Data for analysis Start Marker

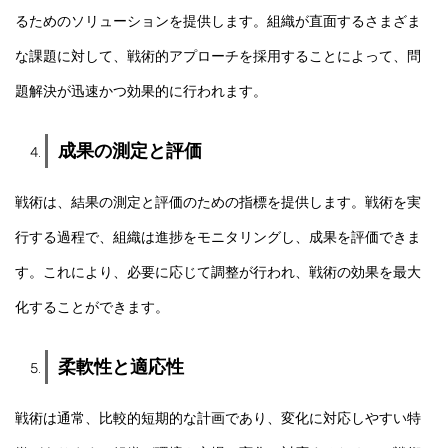
るためのソリューションを提供します。組織が直面するさまざま
な課題に対して、戦術的アプローチを採用することによって、問
題解決が迅速かつ効果的に行われます。
成果の測定と評価
戦術は、結果の測定と評価のための指標を提供します。戦術を実
行する過程で、組織は進捗をモニタリングし、成果を評価できま
す。これにより、必要に応じて調整が行われ、戦術の効果を最大
化することができます。
柔軟性と適応性
戦術は通常、比較的短期的な計画であり、変化に対応しやすい特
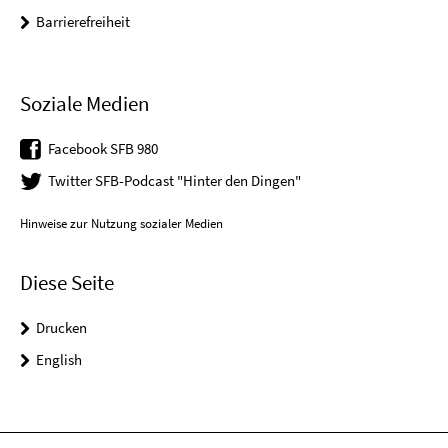
Barrierefreiheit
Soziale Medien
Facebook SFB 980
Twitter SFB-Podcast "Hinter den Dingen"
Hinweise zur Nutzung sozialer Medien
Diese Seite
Drucken
English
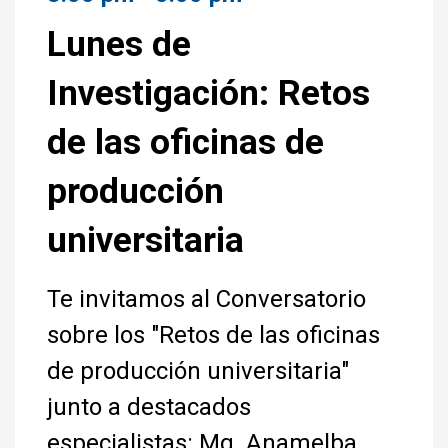
Lunes de
Investigación: Retos
de las oficinas de
producción
universitaria
Te invitamos al Conversatorio
sobre los "Retos de las oficinas
de producción universitaria"
junto a destacados
especialistas: Mg. Anamelba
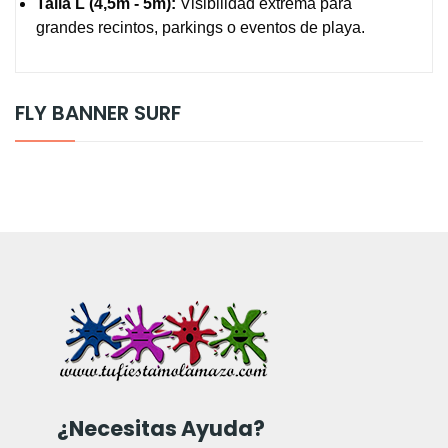
Talla L (4,5m - 5m):
Visibilidad extrema para
grandes recintos, parkings o eventos de playa.
FLY BANNER SURF
¿Necesitas Ayuda?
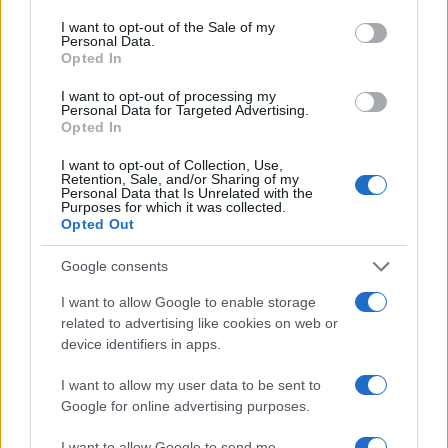
nyilatkozott
, hogy az amerikai–izraeli közös
csapások „teljesen megsemmisítették” Irán
consent section.
I want to opt-out of the Sale of my
Personal Data.
haderejét, és az iszlám rezsim
Opted In
rakétakapacitásának csupán 21%-a maradt
I want to opt-out of processing my
meg.
Personal Data for Targeted Advertising.
Opted In
I want to opt-out of Collection, Use,
Retention, Sale, and/or Sharing of my
Az Egyesült Államok azonban a
Personal Data that Is Unrelated with the
Purposes for which it was collected.
konfliktus során komoly
Opted Out
veszteségeket szenvedett: a
Google consents
CENTCOM áprilisban
bejelentette, hogy az „Epic Fury”
I want to allow Google to enable storage
related to advertising like cookies on web or
hadművelet során 13 amerikai
device identifiers in apps.
katona vesztette életét, további
399 pedig megsebesült.
I want to allow my user data to be sent to
Google for online advertising purposes.
I want to allow Google to send me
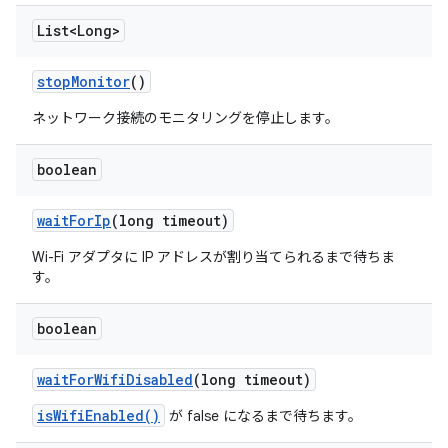
List<Long>
stop
Monitor
()
ネットワーク接続のモニタリングを停止します。
boolean
wait
For
Ip
(long timeout)
Wi-Fi アダプタに IP アドレスが割り当てられるまで待ちま
す。
boolean
wait
For
Wifi
Disabled
(long timeout)
isWifiEnabled()
が false になるまで待ちます。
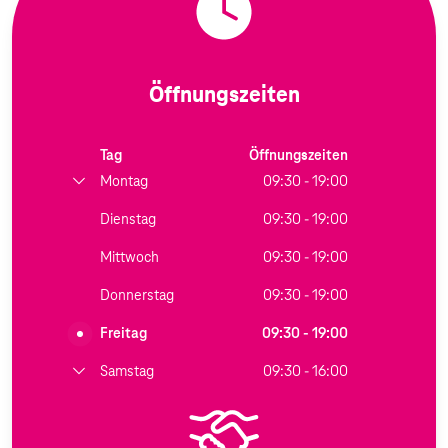
Öffnungszeiten
Tag
Öffnungszeiten
Montag
09:30 - 19:00
Dienstag
09:30 - 19:00
Mittwoch
09:30 - 19:00
Donnerstag
09:30 - 19:00
Freitag
09:30 - 19:00
Samstag
09:30 - 16:00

Data for analysis End Marker

• [Exercise goal]: Write every entry again exactly as given, skipping the pictures.

• [Answer space]:
るためのソリューションを提供します。組織が直面するさまざま
な課題に対して、戦術的アプローチを採用することによって、問
題解決が迅速かつ効果的に行われます。
成果の測定と評価
戦術は、結果の測定と評価のための指標を提供します。戦術を実
行する過程で、組織は進捗をモニタリングし、成果を評価できま
す。これにより、必要に応じて調整が行われ、戦術の効果を最大
化することができます。
柔軟性と適応性
戦術は通常、比較的短期的な計画であり、変化に対応しやすい特
Barrierefreiheit
Soziale Medien
Facebook SFB 980
Twitter SFB-Podcast "Hinter den Dingen"
Hinweise zur Nutzung sozialer Medien
Diese Seite
Drucken
English
Lunes de
Investigación: Retos
de las oficinas de
producción
universitaria
Te invitamos al Conversatorio
sobre los "Retos de las oficinas
de producción universitaria"
junto a destacados
especialistas: Mg. Anamelba
Talla L (4,5m - 5m):
Visibilidad extrema para
grandes recintos, parkings o eventos de playa.
FLY BANNER SURF
¿Necesitas Ayuda?
nyilatkozott
, hogy az amerikai–izraeli közös
csapások „teljesen megsemmisítették” Irán
consent section.
I want to opt-out of the Sale of my
Personal Data.
haderejét, és az iszlám rezsim
Opted In
rakétakapacitásának csupán 21%-a maradt
I want to opt-out of processing my
meg.
Personal Data for Targeted Advertising.
Opted In
I want to opt-out of Collection, Use,
Retention, Sale, and/or Sharing of my
Az Egyesült Államok azonban a
Personal Data that Is Unrelated with the
Purposes for which it was collected.
konfliktus során komoly
Opted Out
veszteségeket szenvedett: a
Google consents
CENTCOM áprilisban
bejelentette, hogy az „Epic Fury”
I want to allow Google to enable storage
related to advertising like cookies on web or
hadművelet során 13 amerikai
device identifiers in apps.
katona vesztette életét, további
399 pedig megsebesült.
I want to allow my user data to be sent to
Google for online advertising purposes.
I want to allow Google to send me
List<Long>
stop
Monitor
()
ネットワーク接続のモニタリングを停止します。
boolean
wait
For
Ip
(long timeout)
Wi-Fi アダプタに IP アドレスが割り当てられるまで待ちま
す。
boolean
wait
For
Wifi
Disabled
(long timeout)
isWifiEnabled()
が false になるまで待ちます。
Öffnungszeiten
Tag
Öffnungszeiten
Montag
09:30 - 19:00
Dienstag
09:30 - 19:00
Mittwoch
09:30 - 19:00
Donnerstag
09:30 - 19:00
Freitag
09:30 - 19:00
Samstag
09:30 - 16:00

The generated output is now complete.